While testing a four node distribute-replicate setup I noticed the following. Given: * nodes 1 and 3 form one raid 1 (replicate) * nodes 2 and 4 form another raid 1, * these two groups together form a raid 0 (distribute). If nodes 2 and 4 are down, a client is still able to mount the file system, however ~half the files will be missing. This can be a problem is data processing depends on knowing if a file exists. It would be convenient that to have a mount option such as "dont_mount_unless_fs_is_complete", so that mounts would fail if half or a third of the pool is down. Thank you! Note that semiosis from irc suggested that a: "Transport endpoint not connected" error on read could be generated optionally too.

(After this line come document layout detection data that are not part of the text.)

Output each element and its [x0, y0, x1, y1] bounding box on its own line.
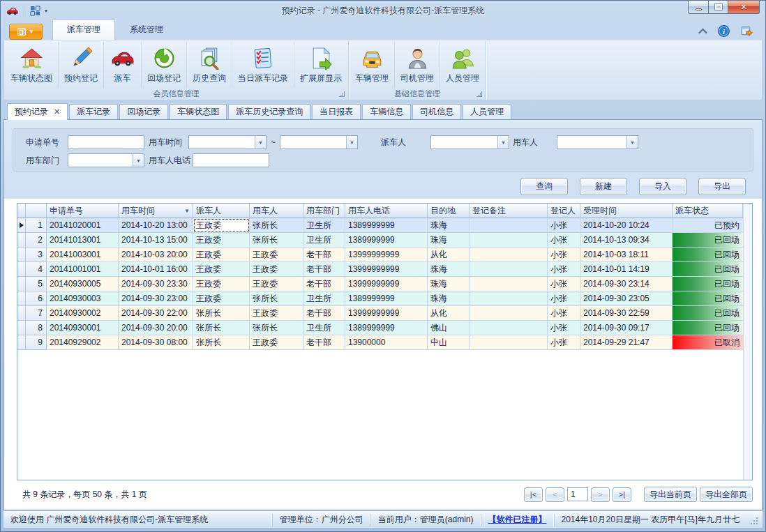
chevron-down-icon[interactable]: ▼	[497, 136, 509, 149]
cell-use-time[interactable]: 2014-09-30 22:00	[119, 306, 193, 321]
cell-registrar[interactable]: 小张	[548, 306, 580, 321]
cell-destination[interactable]: 中山	[428, 335, 470, 350]
use-time-to-combo[interactable]: ▼	[280, 135, 358, 149]
cell-destination[interactable]: 佛山	[428, 321, 470, 335]
ribbon-button-history-search[interactable]: 历史查询	[187, 42, 232, 88]
document-tab-车辆状态图[interactable]: 车辆状态图	[170, 104, 227, 119]
cell-user[interactable]: 王政委	[250, 335, 303, 350]
cell-accept-time[interactable]: 2014-09-30 22:59	[580, 306, 673, 321]
cell-remark[interactable]	[470, 277, 548, 291]
status-badge[interactable]: 已预约	[673, 218, 743, 233]
cell-dept[interactable]: 老干部	[303, 306, 345, 321]
document-tab-车辆信息[interactable]: 车辆信息	[362, 104, 411, 119]
export-all-pages-button[interactable]: 导出全部页	[700, 487, 753, 502]
chevron-down-icon[interactable]: ▼	[346, 136, 357, 149]
cell-dept[interactable]: 卫生所	[303, 218, 345, 233]
dept-combo[interactable]: ▼	[68, 153, 144, 167]
cell-remark[interactable]	[470, 233, 548, 248]
next-page-button[interactable]: >	[591, 487, 610, 502]
close-button[interactable]: ✕	[728, 1, 760, 14]
cell-remark[interactable]	[470, 321, 548, 335]
cell-registrar[interactable]: 小张	[548, 321, 580, 335]
cell-dispatcher[interactable]: 王政委	[193, 218, 250, 233]
cell-dept[interactable]: 卫生所	[303, 291, 345, 306]
cell-dispatcher[interactable]: 王政委	[193, 233, 250, 248]
query-button[interactable]: 查询	[520, 178, 568, 195]
cell-accept-time[interactable]: 2014-10-20 10:24	[580, 218, 673, 233]
cell-dept[interactable]: 卫生所	[303, 321, 345, 335]
status-badge[interactable]: 已取消	[673, 335, 743, 350]
cell-phone[interactable]: 13999999999	[345, 248, 428, 262]
tab-close-icon[interactable]: ✕	[54, 108, 60, 115]
cell-dispatcher[interactable]: 张所长	[193, 335, 250, 350]
application-menu-button[interactable]: ▼	[9, 24, 43, 40]
cell-user[interactable]: 王政委	[250, 306, 303, 321]
vertical-scrollbar[interactable]	[743, 204, 752, 480]
phone-input[interactable]	[193, 153, 269, 167]
column-header-status[interactable]: 派车状态	[673, 204, 743, 218]
cell-accept-time[interactable]: 2014-10-13 09:34	[580, 233, 673, 248]
chevron-down-icon[interactable]: ▼	[255, 136, 266, 149]
cell-accept-time[interactable]: 2014-10-03 18:11	[580, 248, 673, 262]
table-row[interactable]: 1201410200012014-10-20 13:00王政委张所长卫生所138…	[17, 218, 743, 233]
info-icon[interactable]: i	[718, 25, 730, 37]
document-tab-当日报表[interactable]: 当日报表	[312, 104, 361, 119]
cell-dept[interactable]: 卫生所	[303, 233, 345, 248]
column-header-remark[interactable]: 登记备注	[470, 204, 548, 218]
cell-remark[interactable]	[470, 218, 548, 233]
cell-order-no[interactable]: 20141001001	[47, 262, 119, 277]
use-time-from-input[interactable]	[189, 136, 255, 149]
cell-order-no[interactable]: 20141020001	[47, 218, 119, 233]
status-badge[interactable]: 已回场	[673, 321, 743, 335]
ribbon-tab-派车管理[interactable]: 派车管理	[52, 20, 115, 40]
cell-accept-time[interactable]: 2014-10-01 14:19	[580, 262, 673, 277]
dispatcher-input[interactable]	[431, 136, 497, 149]
cell-dispatcher[interactable]: 王政委	[193, 248, 250, 262]
cell-phone[interactable]: 1389999999	[345, 321, 428, 335]
cell-use-time[interactable]: 2014-09-30 23:00	[119, 291, 193, 306]
cell-dept[interactable]: 老干部	[303, 335, 345, 350]
column-header-order_no[interactable]: 申请单号	[47, 204, 119, 218]
export-button[interactable]: 导出	[698, 178, 746, 195]
chevron-down-icon[interactable]: ▼	[626, 136, 638, 149]
table-row[interactable]: 8201409300012014-09-30 20:00张所长张所长卫生所138…	[17, 321, 743, 335]
cell-phone[interactable]: 13900000	[345, 335, 428, 350]
table-row[interactable]: 4201410010012014-10-01 16:00王政委王政委老干部139…	[17, 262, 743, 277]
ribbon-button-extend-screen[interactable]: 扩展屏显示	[294, 42, 347, 88]
status-badge[interactable]: 已回场	[673, 277, 743, 291]
cell-dispatcher[interactable]: 张所长	[193, 321, 250, 335]
cell-user[interactable]: 张所长	[250, 233, 303, 248]
ribbon-button-checklist[interactable]: 当日派车记录	[232, 42, 294, 88]
cell-use-time[interactable]: 2014-10-03 20:00	[119, 248, 193, 262]
status-badge[interactable]: 已回场	[673, 306, 743, 321]
cell-registrar[interactable]: 小张	[548, 248, 580, 262]
cell-registrar[interactable]: 小张	[548, 277, 580, 291]
cell-order-no[interactable]: 20140930001	[47, 321, 119, 335]
user-combo[interactable]: ▼	[557, 135, 638, 149]
cell-dept[interactable]: 老干部	[303, 248, 345, 262]
status-badge[interactable]: 已回场	[673, 291, 743, 306]
cell-order-no[interactable]: 20141013001	[47, 233, 119, 248]
ribbon-button-house[interactable]: 车辆状态图	[5, 42, 59, 88]
dialog-launcher-icon[interactable]	[339, 91, 345, 97]
column-header-user[interactable]: 用车人	[250, 204, 303, 218]
ribbon-button-pencil[interactable]: 预约登记	[59, 42, 104, 88]
cell-user[interactable]: 王政委	[250, 248, 303, 262]
cell-accept-time[interactable]: 2014-09-30 09:17	[580, 321, 673, 335]
cell-phone[interactable]: 13999999999	[345, 277, 428, 291]
status-badge[interactable]: 已回场	[673, 248, 743, 262]
ribbon-collapse-icon[interactable]	[698, 26, 707, 36]
use-time-to-input[interactable]	[280, 136, 346, 149]
cell-remark[interactable]	[470, 306, 548, 321]
cell-order-no[interactable]: 20140930005	[47, 277, 119, 291]
cell-dispatcher[interactable]: 张所长	[193, 306, 250, 321]
table-row[interactable]: 7201409300022014-09-30 22:00张所长王政委老干部139…	[17, 306, 743, 321]
document-tab-回场记录[interactable]: 回场记录	[119, 104, 168, 119]
dialog-launcher-icon[interactable]	[476, 91, 482, 97]
cell-dispatcher[interactable]: 王政委	[193, 262, 250, 277]
cell-registrar[interactable]: 小张	[548, 291, 580, 306]
dept-input[interactable]	[68, 154, 133, 167]
cell-destination[interactable]: 珠海	[428, 291, 470, 306]
user-input[interactable]	[557, 136, 626, 149]
create-button[interactable]: 新建	[580, 178, 627, 195]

* This problem can be solved during mount by just getting the status of the volume(with "gluster volume status <volname>") before mounting it. This command shows whether or not the bricks of a volume are online. This should let us know if all files will be available after mounting the volume. * If the application depends on the availability of files, checking whether all subvolumes(of distribute) are online or not *only at mount time* is not enough. The bricks can go down anytime after the volume is mounted. Avoiding a single point of failure is an important feature of GlusterFS, as such, failing the mount itself because some of the files are unavailable, IMO, doesn't go with the idea of cluster filesystems. Any thoughts?
I completely agree with your second point in particular. There was discussion about this on IRC a while back... Perhaps I'm wrong, but I think that if the filesystem is mounted and enough nodes go down such that it isn't possible to maintain the entire volume (such as described in my example) then a client error *should* occur, similar to when a regular NFS server goes down. It's not a single point of failure if you've built a cluster with enough separate nodes. However if enough of them go down, eventually you can't offer up the mountpoint. If I can help in some way, please let me know. James
James, there is an option for distribute to not mount if there is some subvolume not up during the mount time. use glusterfs command to mount with '--xlator-option *dht*.assert-no-child-down=yes' and your expectations will be met. Do let us know if that is sufficient. We can think of adding a mount option in mount.glusterfs to utilize this if required.
Amar, et al. I'll be able to test this in the next month since I don't have test machines available at the moment (but they are arriving soon)... Thanks for the help, I'll be back with feedback shortly!
Sounds like a useful option to document? adding the DP flag.